# Data extraction

This notebook is the first part of the project and contains class used for data acquisition, i.e. downloading products reviews and ratings from ebay which is an e-commerce website (https://www.ebay.com/).
The input data was a list containing search words (words that can be entered in a search bar). The products category was mainly focused on electronics and tools. The class returns pandas dataframe consisting of four columns: product category, raw review title, raw review content and rating.

In [1]:
from bs4 import BeautifulSoup
import requests
import pandas as pd
import numpy as np

In [106]:
class EbayCrawler:
    """
    This class is dedicated for collecting ebay reviews.
    The final result is pandas dataframe which contains four columns:
    category, review title, review content and rating

    The input data consists of search words,
    having search words defined the functions checks search results with
    every given search word and collects products urls that have reviews.
    """

    def __init__(self, search_words, number_of_pages=1):
        """
        A user gives list of search words and the number of pages
        which will be checked
        
        Parameters
        ----------
        search_word : list, default None
        List with search words that can be put in ebay search bar,
        for example search_words = ['apple', 'huawei', 'samsung']
        
        number_of_pages : int, default 1
        How many pages with every search word will be search in
        order to find products with reviews
        
        """
        if number_of_pages < 1:
            raise ValueError("number of pages must be at least 1")
        if len(search_words) < 1:
            raise ValueError("there must be at least one search word")

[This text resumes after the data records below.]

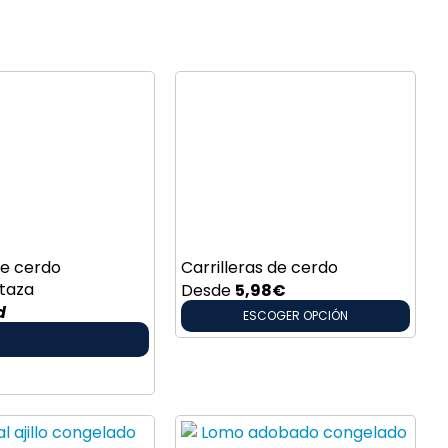
de cerdo
Carrilleras de cerdo
taza
Desde
5,98
€
d
ESCOGER OPCIÓN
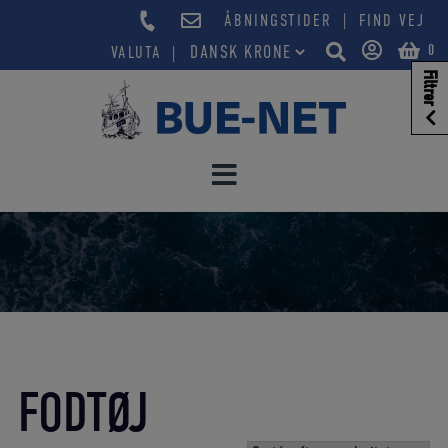
Hop
|
ÅBNINGSTIDER
FIND VEJ
til
0
VALUTA
indholdet
Filtrer
FODTØJ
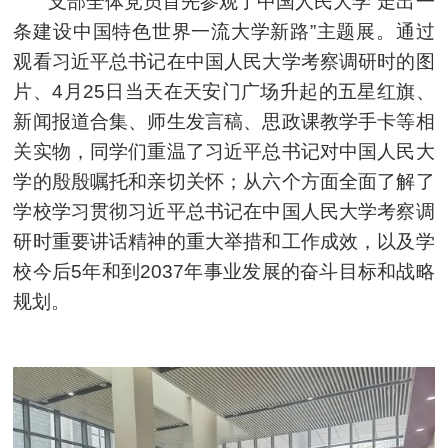
支部全体党员首先参观了中国人民大学“走出一
条建设中国特色世界一流大学新路”主题展。通过
观看习近平总书记在中国人民大学考察调研时的图
片、4月25日当天在天安门广场升起的五星红旗、
新闻报道合集、师生发言稿、思政课教学手卡等相
关实物，同学们重温了习近平总书记对中国人民大
学的殷殷嘱托和亲切关怀；从六个方面全面了解了
学校学习贯彻习近平总书记在中国人民大学考察调
研时重要讲话精神的重大举措和工作成效，以及学
校今后5年和到2037年事业发展的奋斗目标和战略
规划。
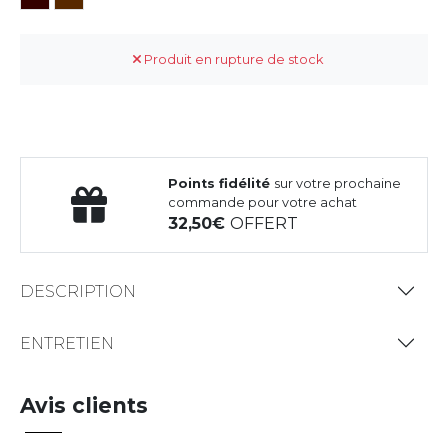
Produit en rupture de stock
Points fidélité
sur votre prochaine
commande pour votre achat
32,50
OFFERT
DESCRIPTION
ENTRETIEN
Avis clients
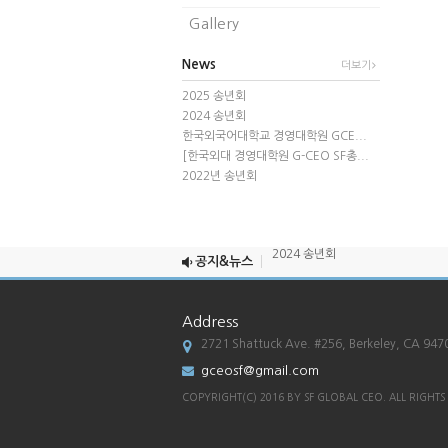
Gallery
News
더보기
2025 송년회
2024 송년회
한국외국어대학교 경영대학원 GCE...
[한국외대 경영대학원 G-CEO SF총...
2022년 송년회
2025 송년회
2024 송년회
공지&뉴스
총 원우회장 : 박승남 ...
한국외국어대학교 경영대학원 GCEO 과
Address
[한국외대 경영대학원 G-CEO SF총
2721 Shattuck Ave. #256, Berkeley, CA 947
2025 송년회
gceosf@gmail.com
2024 송년회
COPYRIGHT(C) 2016 BY SF GLOBAL CEO. ALL RIGHTS
총 원우회장 : 박승남 ...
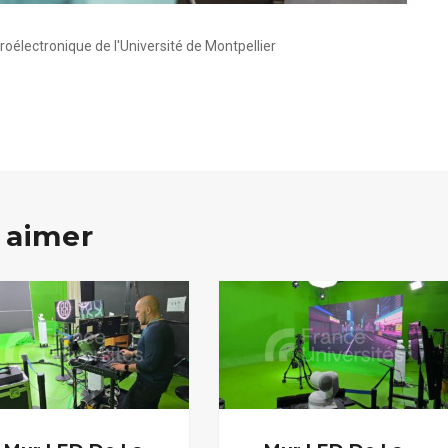
roélectronique de l'Université de Montpellier
 aimer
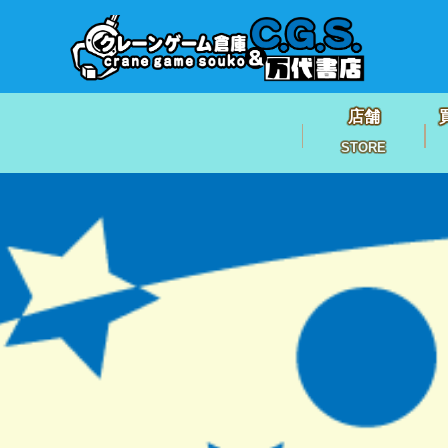
店舗
STORE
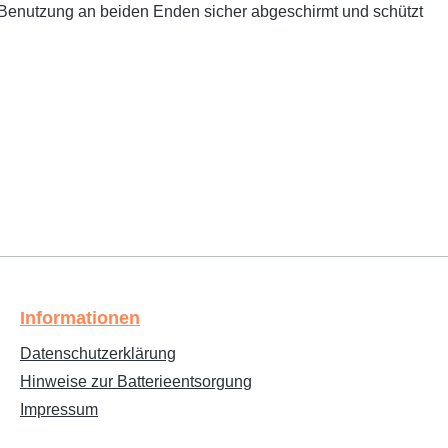
 Benutzung an beiden Enden sicher abgeschirmt und schützt
Informationen
Datenschutzerklärung
Hinweise zur Batterieentsorgung
Impressum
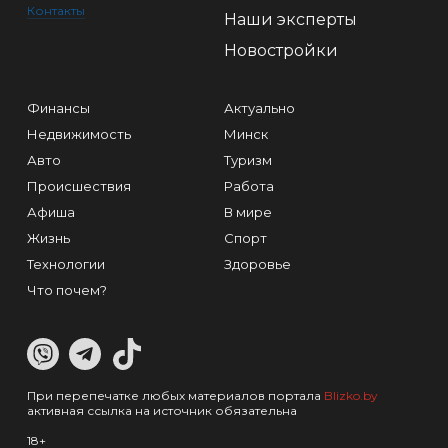
Контакты
Наши эксперты
Новостройки
Финансы
Актуально
Недвижимость
Минск
Авто
Туризм
Происшествия
Работа
Афиша
В мире
Жизнь
Спорт
Технологии
Здоровье
Что почем?
При перепечатке любых материалов портала
Blizko.by
активная ссылка на источник обязательна
18+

        self.search_words = search_words
        self.number_of_pages = number_of_pages
        self.search_urls = []
        self.products_urls = []
        self.df = None

    def __add__(self, other_df):
        """
        Addition operation is implemented
        """
        if not isinstance(other_df, pd.core.frame.DataFrame) \
        and not isinstance(other_df, EbayCrawler):
            raise TypeError(
                "Cannot perform add operation on different types" \
                "The other type must be pandas data frame or an " \
                "instance of EbayCrawler")
        else:
            if self.df is None:
                return other_df
            else:
                if isinstance(other_df, pd.core.frame.DataFrame):
                    if self.df.shape[1] != other_df.shape[1]:
                        raise ValueError(
                            "Dimensions of each dataframe must match")
                    self.df = pd.concat([self.df, other_df])
                    self.df.reset_index(drop=True, inplace=True)
                else:
                    if self.df.shape[1] != other_df.df.shape[1]:
                        raise ValueError(
                            "Dimensions of each dataframe must match")
                    self.df = pd.concat([self.df, other_df.df])
                    self.df.reset_index(drop=True, inplace=True)
    
    def search_word_urls(self):
        """
        Method that creates urls for every search words
        """
        if not self.search_urls:
            print('creating search links...\n')
            for word in self.search_words:
                for i in range(1, self.number_of_pages+1):
                    url = f'https://www.ebay.com/sch/i.html?_from=R40&_nkw' \
                          f'={word}&_sacat=0&_pgn={i}'
                    self.search_urls.append(url)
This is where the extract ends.